Já dizia Djamila Ribeiro em sua obra Pequeno Manual Antirracista: ser negro no Brasil é tomar ciência disso desde a infância. E isso passa pelo processo de aceitar seu cabelo, seus traços, sua beleza. E, principalmente, entender que o Brasil é um país que gosta de refutar pautas positivas acerca do negro.
Uma pessoa branca não precisa pensar o que é ser branco no Brasil, nem buscar referências sobre sua estética, por exemplo, para refletir: como nosso povo é respeitado e transita facilmente entre todas as esferas sociais. Já para as pessoas negras, esse processo teve início, com afinco, de uns dez anos para cá.
Vou usar um exemplo pessoal para que ocorra a compreensão do tamanho da importância da representatividade na vida da mulher negra.
Hoje, com 36 anos, entendi como é necessária a presença de mulheres negras em todos os cenários sociais: educação, política, nas artes, na televisão, nos brinquedos infantis. Lá na minha infância, eu não tive isso. Cresci ouvindo piadas horrorosas sobre o meu cabelo, na escola, no trabalho, de amigos, de familiares e eu passei a achar que realmente o problema era meu. Onde estavam meus pares? E a pergunta se repetia: Onde estavam os meus?
Durante toda a minha infância, nunca vi uma boneca negra, pois sempre fui acostumada a entender que o negro não era o foco. Não tenho lembranças de propagandas abordando especificamente sobre os cabelos das pessoas negras. Não havia apresentadoras de programas infantis negras. As paquitas não eram negras. Nas novelas, as mulheres negras eram sempre as empregadas, barraqueiras, sem educação, sem perspectiva social. No cenário policial, lá sim eu via os negros. Assim, o meu olhar cresceu envolto de um ponto de vista negativo sobre os meus.

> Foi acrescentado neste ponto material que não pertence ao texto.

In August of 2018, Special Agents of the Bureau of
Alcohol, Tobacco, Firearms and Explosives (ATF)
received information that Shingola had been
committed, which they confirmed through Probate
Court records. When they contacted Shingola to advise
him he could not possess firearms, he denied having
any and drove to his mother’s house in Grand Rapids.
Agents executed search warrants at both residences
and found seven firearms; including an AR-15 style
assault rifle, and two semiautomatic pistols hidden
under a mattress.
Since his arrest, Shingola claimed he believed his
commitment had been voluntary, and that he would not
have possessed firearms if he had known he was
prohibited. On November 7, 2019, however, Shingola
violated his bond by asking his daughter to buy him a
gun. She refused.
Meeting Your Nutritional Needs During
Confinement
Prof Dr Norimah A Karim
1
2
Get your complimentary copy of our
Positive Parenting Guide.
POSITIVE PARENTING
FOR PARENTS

A única lembrança de representatividade que tenho é da jornalista Glória Maria. E foi por causa dela que eu quis ser jornalista. Olhava para ela, em minha televisão, ainda em preto e branco, e dizia: Eu quero ser como ela! Ali, sem saber, eu já estava executando a importância da representatividade: se reconhecer no outro. Ver sua identidade racial nos espaços sociais. Mais uma vez: é ver normalizado as mulheres negras em destaque em todas as áreas possíveis: ciências, nas músicas e até em reality shows.

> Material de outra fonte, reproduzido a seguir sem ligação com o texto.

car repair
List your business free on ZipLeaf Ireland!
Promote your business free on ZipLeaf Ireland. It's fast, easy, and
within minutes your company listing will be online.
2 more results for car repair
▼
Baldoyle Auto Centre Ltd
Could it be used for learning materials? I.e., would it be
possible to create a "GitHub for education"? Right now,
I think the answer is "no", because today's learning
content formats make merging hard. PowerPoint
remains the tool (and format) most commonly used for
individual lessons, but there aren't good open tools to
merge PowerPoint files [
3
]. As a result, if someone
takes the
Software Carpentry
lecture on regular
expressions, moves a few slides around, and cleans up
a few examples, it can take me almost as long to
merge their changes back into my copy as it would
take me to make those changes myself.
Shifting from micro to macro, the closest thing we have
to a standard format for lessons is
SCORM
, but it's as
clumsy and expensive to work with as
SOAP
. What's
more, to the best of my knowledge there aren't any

A representatividade é saber que tem outros vários de nós por aí buscando seu espaço como forma de uma inserção social forçada, já que as portas não foram abertas gentilmente para nós.

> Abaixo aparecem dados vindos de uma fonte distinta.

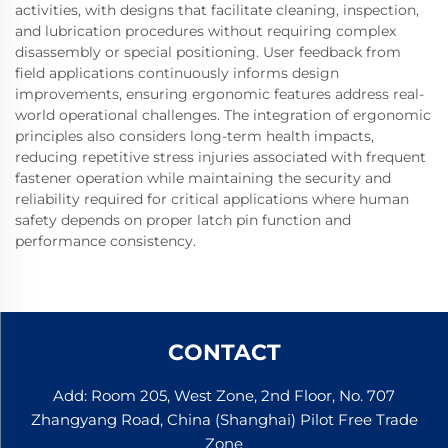
activities, with designs that facilitate cleaning, inspection,
and lubrication procedures without requiring complex
disassembly or special positioning. User feedback from
field applications continuously informs design
improvements, ensuring ergonomic features address real-
world operational challenges. The integration of ergonomic
principles also considers long-term health impacts,
reducing repetitive stress injuries associated with frequent
fastener operation while maintaining the security and
reliability required for critical applications where human
safety depends on proper latch pin function and
performance consistency.
CONTACT
Add: Room 205, West Zone, 2nd Floor, No. 707
Zhangyang Road, China (Shanghai) Pilot Free Trade
Zone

Representatividade é encontrar inúmeras alunas negras e elas me darem sorrisos todas as vezes que me veem com os cabelos soltos. Representatividade é andar pelas ruas de Londrina com meu turbante e ver outra mulher negra me olhando e, talvez, pensando: “posso fazer também”.
Representatividade é permitir que os negros circulem em qualquer lugar e que outros negros nos vejam ali. É preciso deixar que nos vejam!
“O lugar social é um local de potência”. Essa frase tem uma relação profunda com a representação. O lugar social que sempre foi dado à mulher negra é o local da subalternidade, ou seja, da inferioridade, da subordinação, da inviabilização, da não associação ao belo. É desse ponto que surgem os estereótipos da mulher negra, assunto da coluna da semana passada. Mas não posso ser injusta: houve alguns pequenos avanços envolvendo a representatividade: está se falando disso com mais frequência na mídia, há mais artistas negros usando sua fama para tal abordagem, há mulheres negras na política tocando nessa temática. Mas, precisa-se muito mais! Então, que os avanços continuem e que o povo negro ocupe, cada vez mais, novos e importantes espaços.
Axé!
Quem é Viviane Alexandrino

Sou a Viviane, tenho 36 anos e atuo como professora de Língua Portuguesa em colégios da cidade de Londrina. Além da formação em Letras Português, pela UEL, e mestranda em Estudos Literários pela referida instituição, sou formada também em Jornalismo, profissão essa que exerci durante 10 anos antes de me apaixonar pela educação.